Sans doute bien d’autres raisons, expliquent que moi et d’autres ayons  survécu.
Pourtant, je reste convaincu que de n’avoir jamais cédé au désespoir, a été un élément déterminant.
 
Je voudrais dire aussi combien l’attention donnée par la Fondation pour la Mémoire de la Shoah à la pérennité du judaïsme, à sa culture, à la diversité de ses penseurs, à la profondeur de ses textes, m’importent, moi dont la jeunesse a baigné dans cette tradition juive familiale autrichienne éclairée.

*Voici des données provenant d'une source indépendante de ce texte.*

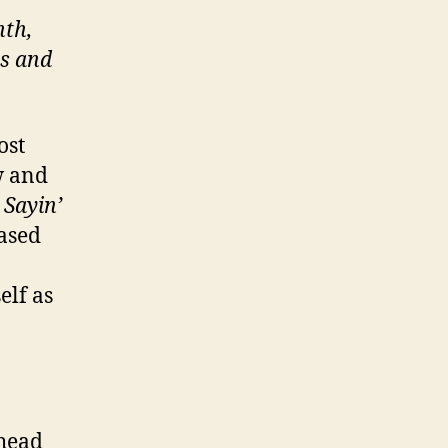
nth,
ts and
ost
w and
d
Sayin’
eased
elf as
ahead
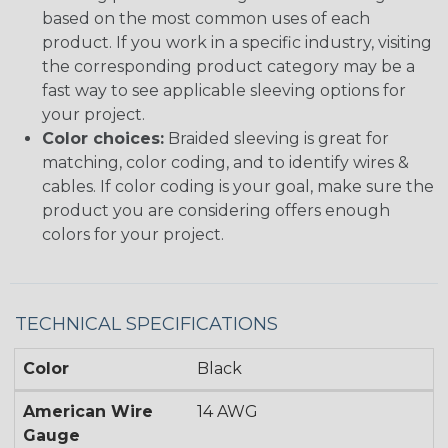
based on the most common uses of each
product. If you work in a specific industry, visiting
the corresponding product category may be a
fast way to see applicable sleeving options for
your project.
Color choices:
Braided sleeving is great for
matching, color coding, and to identify wires &
cables. If color coding is your goal, make sure the
product you are considering offers enough
colors for your project.
TECHNICAL SPECIFICATIONS
Color
Black
American Wire
14 AWG
Gauge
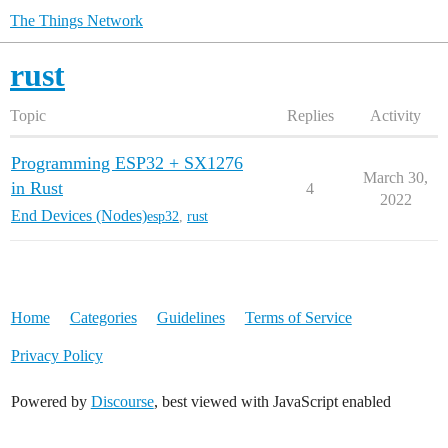
The Things Network
rust
Topic
Replies
Activity
Programming ESP32 + SX1276
March 30,
in Rust
4
2022
End Devices (Nodes)
esp32
,
rust
Home
Categories
Guidelines
Terms of Service
Privacy Policy
Powered by
Discourse
, best viewed with JavaScript enabled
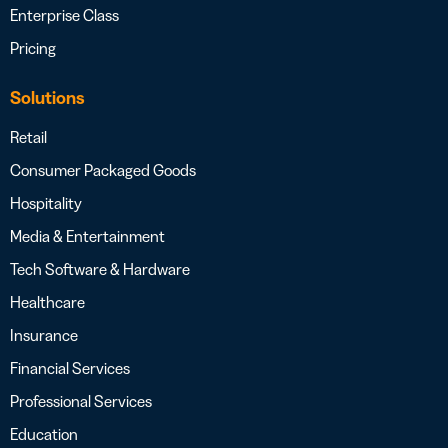
Enterprise Class
Pricing
Solutions
Retail
Consumer Packaged Goods
Hospitality
Media & Entertainment
Tech Software & Hardware
Healthcare
Insurance
Financial Services
Professional Services
Education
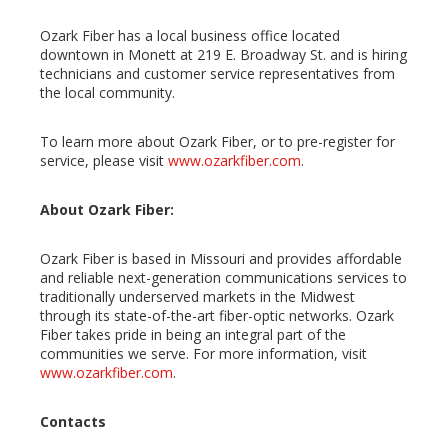
Ozark Fiber has a local business office located
downtown in Monett at 219 E. Broadway St. and is hiring
technicians and customer service representatives from
the local community.
To learn more about Ozark Fiber, or to pre-register for
service, please visit
www.ozarkfiber.com
.
About Ozark Fiber:
Ozark Fiber is based in Missouri and provides affordable
and reliable next-generation communications services to
traditionally underserved markets in the Midwest
through its state-of-the-art fiber-optic networks. Ozark
Fiber takes pride in being an integral part of the
communities we serve. For more information, visit
www.ozarkfiber.com
.
Contacts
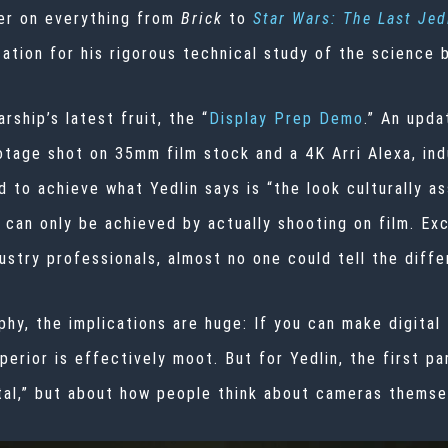
er on everything from
Brick
to
Star Wars: The Last Jed
utation for his rigorous technical study of the science 
rship’s latest fruit, the “
Display Prep Demo
.” An upda
age shot on 35mm film stock and a 4K Arri Alexa, indus
to achieve what Yedlin says is “the look culturally ass
 can only be achieved by actually shooting on film. Ex
ustry professionals, almost no one could tell the diffe
y, the implications are huge: If you can make digital f
perior is effectively moot. But for Yedlin, the first p
gital,” but about how people think about cameras themse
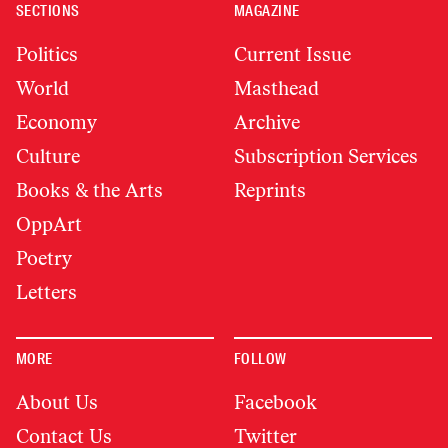
SECTIONS
MAGAZINE
Politics
Current Issue
World
Masthead
Economy
Archive
Culture
Subscription Services
Books & the Arts
Reprints
OppArt
Poetry
Letters
MORE
FOLLOW
About Us
Facebook
Contact Us
Twitter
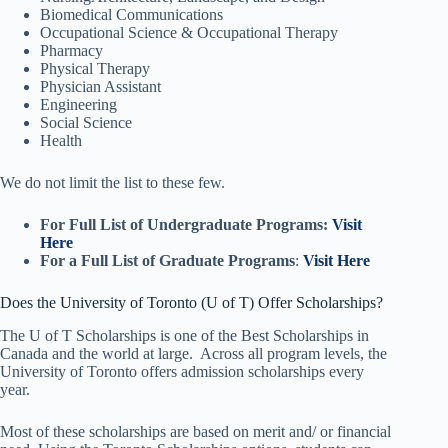
Biomedical Communications
Occupational Science & Occupational Therapy
Pharmacy
Physical Therapy
Physician Assistant
Engineering
Social Science
Health
We do not limit the list to these few.
For Full List of Undergraduate Programs:
Visit
Here
For a Full List of Graduate Programs
:
Visit Here
Does the University of Toronto (U of T) Offer Scholarships?
The U of T Scholarships is one of the Best Scholarships in
Canada and the world at large. Across all program levels, the
University of Toronto offers admission scholarships every
year.
Most of these scholarships are based on merit and/ or financial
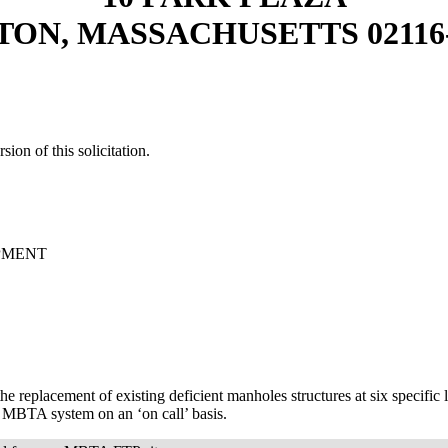
TON, MASSACHUSETTS 02116-
sion of this solicitation.
OPMENT
the replacement of existing deficient manholes structures at six specific
 MBTA system on an ‘on call’ basis.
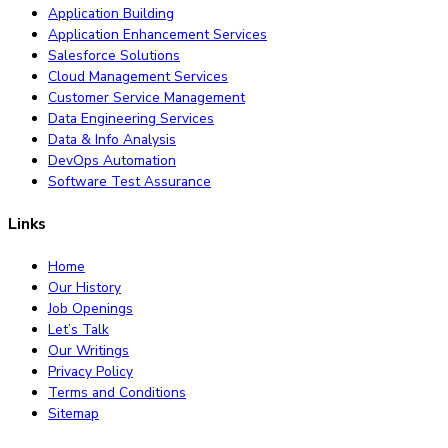
Application Building
Application Enhancement Services
Salesforce Solutions
Cloud Management Services
Customer Service Management
Data Engineering Services
Data & Info Analysis
DevOps Automation
Software Test Assurance
Links
Home
Our History
Job Openings
Let’s Talk
Our Writings
Privacy Policy
Terms and Conditions
Sitemap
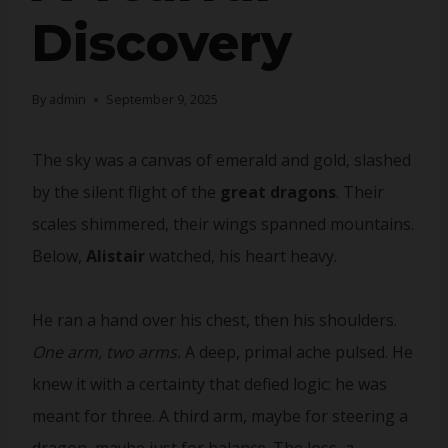
Discovery
By
admin
September 9, 2025
The sky was a canvas of emerald and gold, slashed
by the silent flight of the
great dragons
. Their
scales shimmered, their wings spanned mountains.
Below,
Alistair
watched, his heart heavy.
He ran a hand over his chest, then his shoulders.
One arm, two arms.
A deep, primal ache pulsed. He
knew it with a certainty that defied logic: he was
meant for three. A third arm, maybe for steering a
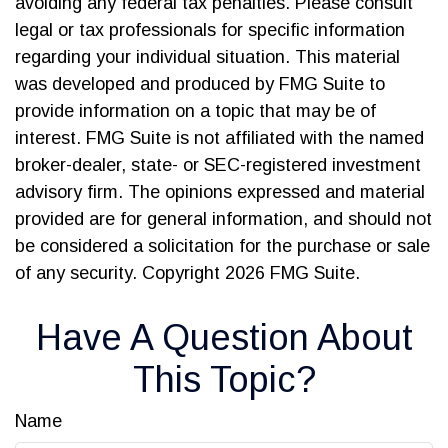
avoiding any federal tax penalties. Please consult
legal or tax professionals for specific information
regarding your individual situation. This material
was developed and produced by FMG Suite to
provide information on a topic that may be of
interest. FMG Suite is not affiliated with the named
broker-dealer, state- or SEC-registered investment
advisory firm. The opinions expressed and material
provided are for general information, and should not
be considered a solicitation for the purchase or sale
of any security. Copyright
2026 FMG Suite.
Have A Question About
This Topic?
Name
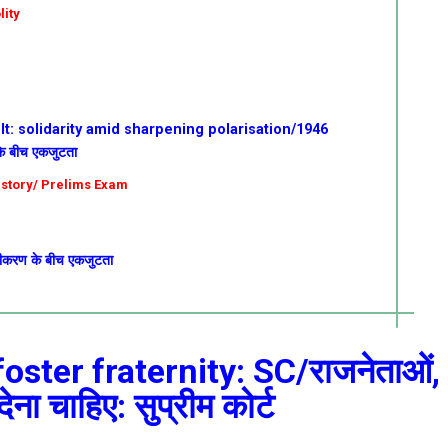
lity
t: solidarity amid sharpening polarisation/1946
 के बीच एकजुटता
istory/ Prelims Exam
ुवीकरण के बीच एकजुटता
foster fraternity: SC/राजनेताओं,
ेना चाहिए: सुप्रीम कोर्ट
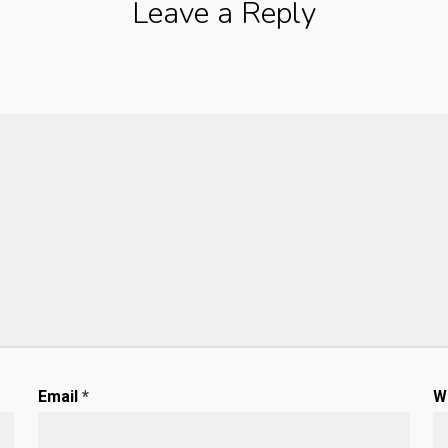
Leave a Reply
Email
*
W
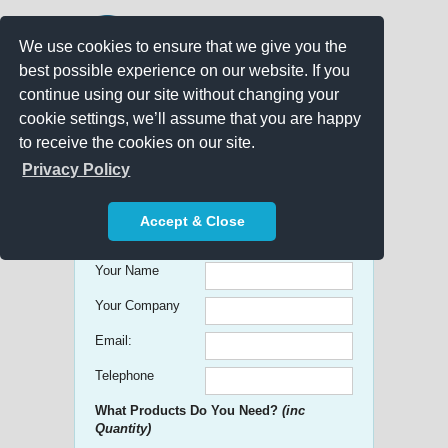
We use cookies to ensure that we give you the
best possible experience on our website. If you
continue using our site without changing your
cookie settings, we’ll assume that you are happy
to receive the cookies on our site.
Promo Search
Privacy Policy
Get free Quick Quotes on any
Accept & Close
Promotional Product!
Your Name
Your Company
Email:
Telephone
What Products Do You Need?
(inc
Quantity)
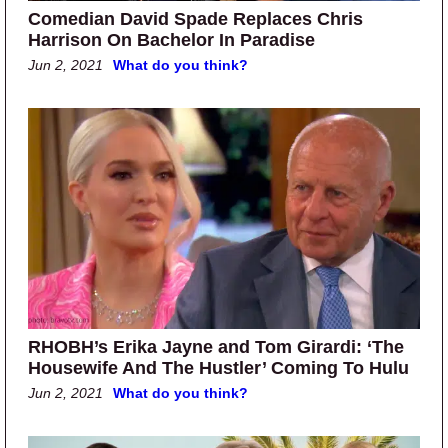
Comedian David Spade Replaces Chris
Harrison On Bachelor In Paradise
Jun 2, 2021
What do you think?
RHOBH’s Erika Jayne and Tom Girardi: ‘The
Housewife And The Hustler’ Coming To Hulu
Jun 2, 2021
What do you think?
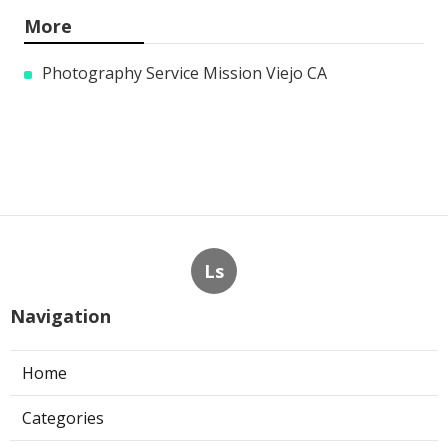
More
Photography Service Mission Viejo CA
Ls
Navigation
Home
Categories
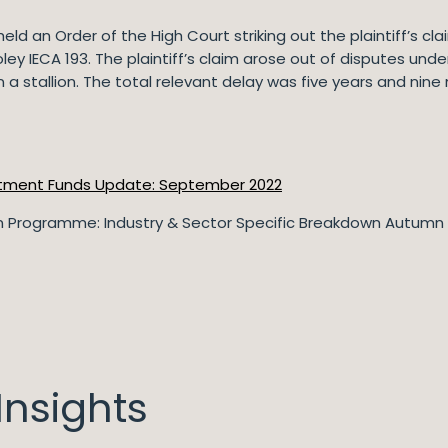
ld an Order of the High Court striking out the plaintiff’s cla
oley IECA 193. The plaintiff’s claim arose out of disputes u
n a stallion. The total relevant delay was five years and nine
tment Funds Update: September 2022
 Programme: Industry & Sector Specific Breakdown Autumn
nsights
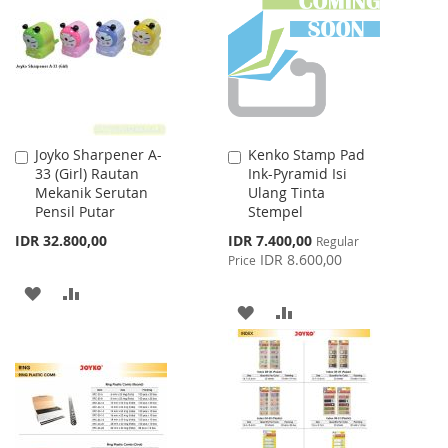
LIST
LIST
Joyko Sharpener A-
Kenko Stamp Pad
Add
Add
33 (Girl) Rautan
Ink-Pyramid Isi
to
to
Mekanik Serutan
Ulang Tinta
Cart
Cart
Pensil Putar
Stempel
Special
IDR 32.800,00
IDR 7.400,00
Regular
Price
IDR 8.600,00
Price
ADD
ADD
ADD
ADD
TO
TO
TO
TO
WISH
COMPARE
WISH
COMPARE
LIST
LIST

Le judaïsme peut, en effet, continuer de nous enrichir tous, sans mettre en danger la laïcité, fondement de la République.
 
Je tiens également à affirmer ma fierté et ma fidélité, ancrées au plus profond de mon âme et qui m’animèrent  au sortir de la guerre, quand le jeune État d’Israël naissait. C’est cette même fidélité à Israël, dont l’existence est toujours menacée, que je souhaite redire ce soir. 
 
Il me tient à cœur de  remercier mes fidèles amis, Anne-Marie Revcolevschi, Emile Frydlander, Jean Pierre Gauzi, Jean-Raphael Hirsch, Jean-Pierre Lévy, et aux nombreux autres que je n’ai pu citer nommément, pour leur appréciable et amicale aide tout au long de mes activités.
 
Mes propos seraient néanmoins incomplets si je ne mentionnais pas l’aide indispensable, patiente, dévouée et l’affectueux soutien, qui ne m’ont jamais fait défaut, de ma chère épouse Jacqueline, de ma fille Anick, de mon gendre Lucien  et de mon petit-fils Adrien.
 
Je sais combien il est difficile d’être lié à un rescapé d’Auschwitz.
 
Pour conclure, je voudrais vous laisser méditer ces mots, si justes, d’Albert Einstein, afin que « le plus jamais ça » devienne réalité :
 
« Le monde est dangereux à vivre, non pas seulement à cause de ceux qui font le mal, mais à cause de ceux qui regardent et laissent faire ».